The NEA’s elimination will impact community-arts organizations, arts-education programs, and artists from marginalized communities the most. And once we lose those voices, we lose America as well.

This year Urban Gateways, Alaska Native Heritage Center, Yellowstone Art Museum, Mexic-Arte Museum, the NEA Military Healing Arts Partnership, Jackson Hole Public Art and hundreds of other community-arts and arts-education programs received NEA funding. Predominantly rural states that elected Trump will be just as devastated as states with major metropolises that voted for Hillary Clinton.

“Just last fall, 40 Chicago arts organizations received $1.3 million from the NEA, and there’s another series of awards scheduled for the spring,” said Mark Kelly, Commissioner of the Chicago Department of Cultural Affairs and Special Events.

The cost to tax payers to fund the NEA equals less than a postage stamp – a small amount to receive a wealth of beauty and empathy – and creates less than one percent of the Federal budget. Such a small amount seems like it should not make a huge difference in balancing the budget and reducing the federal deficit. Some politicians though, mainly in the GOP, believe the government should not be required to fund the arts and that private funding and the free market are good enough to subsidize art.

Yet The Boston Globe’s Renée Loth pointed out that relying solely on private funding only allows people to read and view “the most popular or commercial work .” Art that challenges and breaks new ground struggles to find exposure, and community programs in cities and rural towns lose financial support not beholden to shareholders or the limited tastes of one corporate individual.

“. . . [L]et’s be clear about one thing: [the NEA’s elimination] would have a devastating impact on Chicago’s arts and culture scene,” Kelly said.

It would also decimate America’s artistic voices coming from marginalized communities. The NEA champions America’s diversity. Community-arts organizations and arts-education programs also serve and address underrepresented communities. This year the organization 3Arts, which provides residency fellowships for disabled artists among its programs, the Chicago Hip-Hop Day Festival, and Project STEP in Boston that teaches classical string music to children of racial and ethnic minorities received NEA grants.
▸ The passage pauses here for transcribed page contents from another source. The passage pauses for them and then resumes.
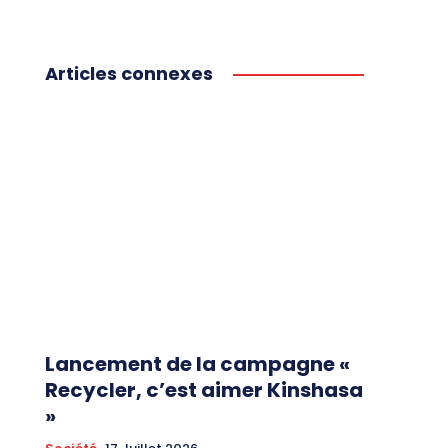
Articles connexes
Lancement de la campagne «
Recycler, c’est aimer Kinshasa
»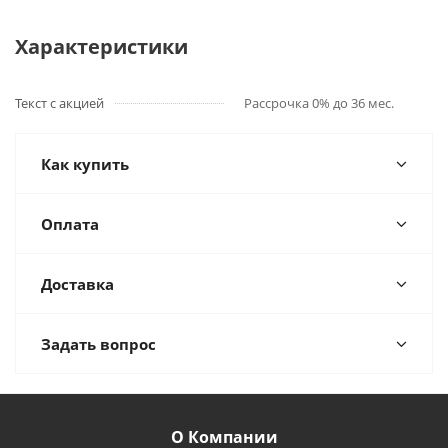
Характеристики
Текст с акцией
Рассрочка 0% до 36 мес.
Как купить
Оплата
Доставка
Задать вопрос
О Компании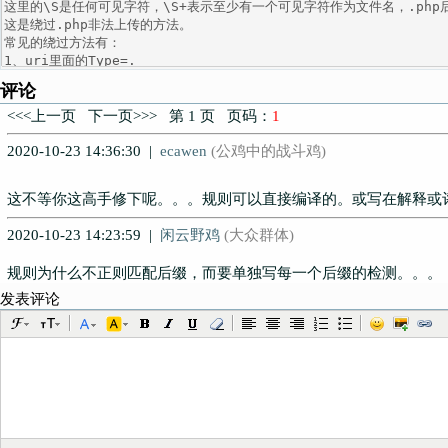
评论
<<<上一页 下一页>>> 第 1 页 页码：
1
2020-10-23 14:36:30 |
ecawen
(公鸡中的战斗鸡)
这不等你这高手修下呢。。。
规则可以直接编译的。或写在解释或
2020-10-23 14:23:59 |
闲云野鸡
(大众群体)
规则为什么不正则匹配后缀，而要单独写每一个后缀的检测。。。
发表评论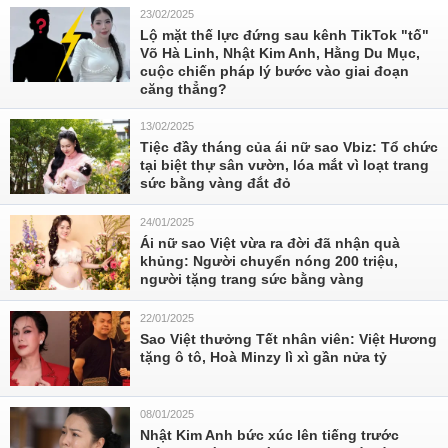
23/02/2025
Lộ mặt thế lực đứng sau kênh TikTok "tố"
Võ Hà Linh, Nhật Kim Anh, Hằng Du Mục,
cuộc chiến pháp lý bước vào giai đoạn
căng thẳng?
13/02/2025
Tiệc đầy tháng của ái nữ sao Vbiz: Tổ chức
tại biệt thự sân vườn, lóa mắt vì loạt trang
sức bằng vàng đắt đỏ
24/01/2025
Ái nữ sao Việt vừa ra đời đã nhận quà
khủng: Người chuyển nóng 200 triệu,
người tặng trang sức bằng vàng
22/01/2025
Sao Việt thưởng Tết nhân viên: Việt Hương
tặng ô tô, Hoà Minzy lì xì gần nửa tỷ
08/01/2025
Nhật Kim Anh bức xúc lên tiếng trước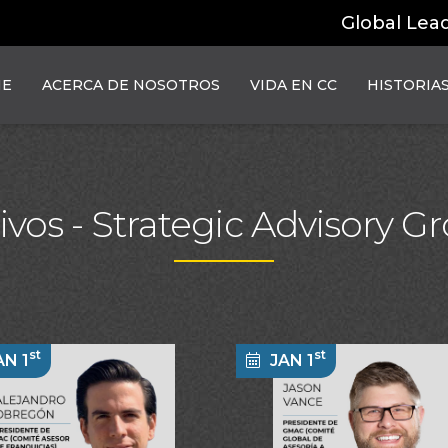
Global Lea
E
ACERCA DE NOSOTROS
VIDA EN CC
HISTORIA
ivos -
Strategic Advisory G
st
st
AN 1
JAN 1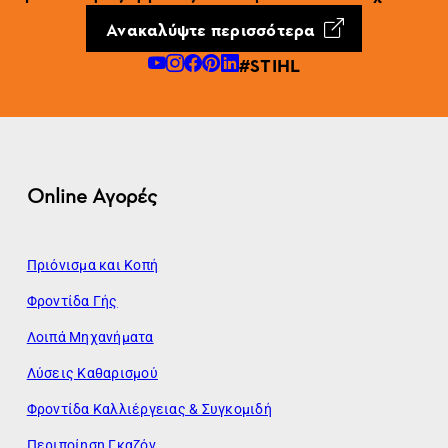
Ανακαλύψτε περισσότερα
#STIHL
Online Αγορές
Πριόνισμα και Κοπή
Φροντίδα Γής
Λοιπά Μηχανήματα
Λύσεις Καθαρισμού
Φροντίδα Καλλιέργειας & Συγκομιδή
Περιποίηση Γκαζόν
Just a few years ago, the NEA awarded an individual fellowship to Lin-Manuel Miranda. This helped him write Hamilton, the sea-changing Tony Award and Pulitzer Prize-winning musical that featured racial-minorities in the roles of Founding Fathers Alexander Hamilton, Thomas Jefferson, Aaron Burr, and George Washington.
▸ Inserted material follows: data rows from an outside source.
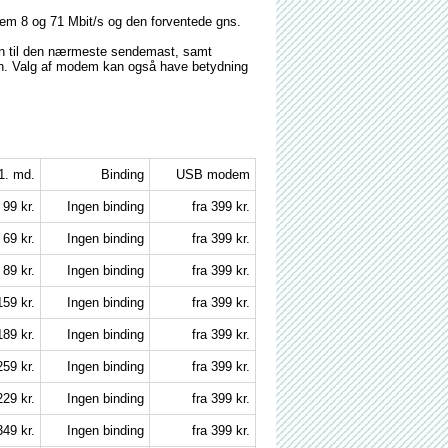
em 8 og 71 Mbit/s og den forventede gns.
den til den nærmeste sendemast, samt
den. Valg af modem kan også have betydning
 1. md.
Binding
USB modem
99 kr.
Ingen binding
fra 399 kr.
69 kr.
Ingen binding
fra 399 kr.
89 kr.
Ingen binding
fra 399 kr.
159 kr.
Ingen binding
fra 399 kr.
189 kr.
Ingen binding
fra 399 kr.
259 kr.
Ingen binding
fra 399 kr.
229 kr.
Ingen binding
fra 399 kr.
349 kr.
Ingen binding
fra 399 kr.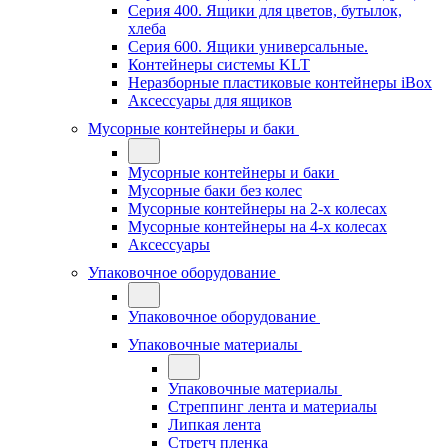
Серия 400. Ящики для цветов, бутылок,
хлеба
Серия 600. Ящики универсальные.
Контейнеры системы KLT
Неразборные пластиковые контейнеры iBox
Аксессуары для ящиков
Мусорные контейнеры и баки
Мусорные контейнеры и баки
Мусорные баки без колес
Мусорные контейнеры на 2-х колесах
Мусорные контейнеры на 4-х колесах
Аксессуары
Упаковочное оборудование
Упаковочное оборудование
Упаковочные материалы
Упаковочные материалы
Стреппинг лента и материалы
Липкая лента
Стретч пленка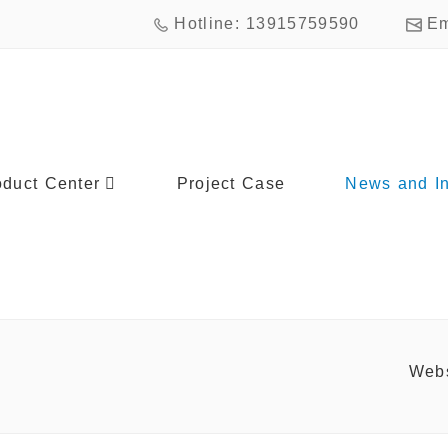
Hotline: 13915759590
E
oduct Center
Project Case
News and In
Web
I am a marginalized artist too. The Chicago Department of Cultural Affairs and Special Events awarded me my first grant a year after my multiple sclerosis diagnosis. Medical bills eat a significant portion of my income.

While I have not applied for an individual NEA literature fellowship, I have benefited from the Illinois Arts Council and the Chicago Department of Cultural Affairs and Special Events. Both entities receive NEA grants to partially fund their own grants to individual local artists.

Without this funding, I would have been unable to purchase writing supplies, attend writing workshops, and travel to The Writer’s Colony at Dairy Hallow in Eureka Springs, Arkansas that had awarded me a month-long fellowship over a decade ago. A short story I further worked on during that residency won a Mary Roberts Rinehart Award from George Mason University and was later published in Fifth Wednesday Journal.

“Art is a nation’s most precious heritage,” President Lyndon B. Johnson declared when he signed the NEA into existence. “For it is in our works of art that we reveal to ourselves and to others the inner vision which guides us as a nation. And where there is no vision, the people perish.”

By fighting for the NEA’s survival through contacting our Congressional representatives and writing letters to our local newspapers, we fight for our survival as a nation. The arts and the NEA do the actual work in making America great again.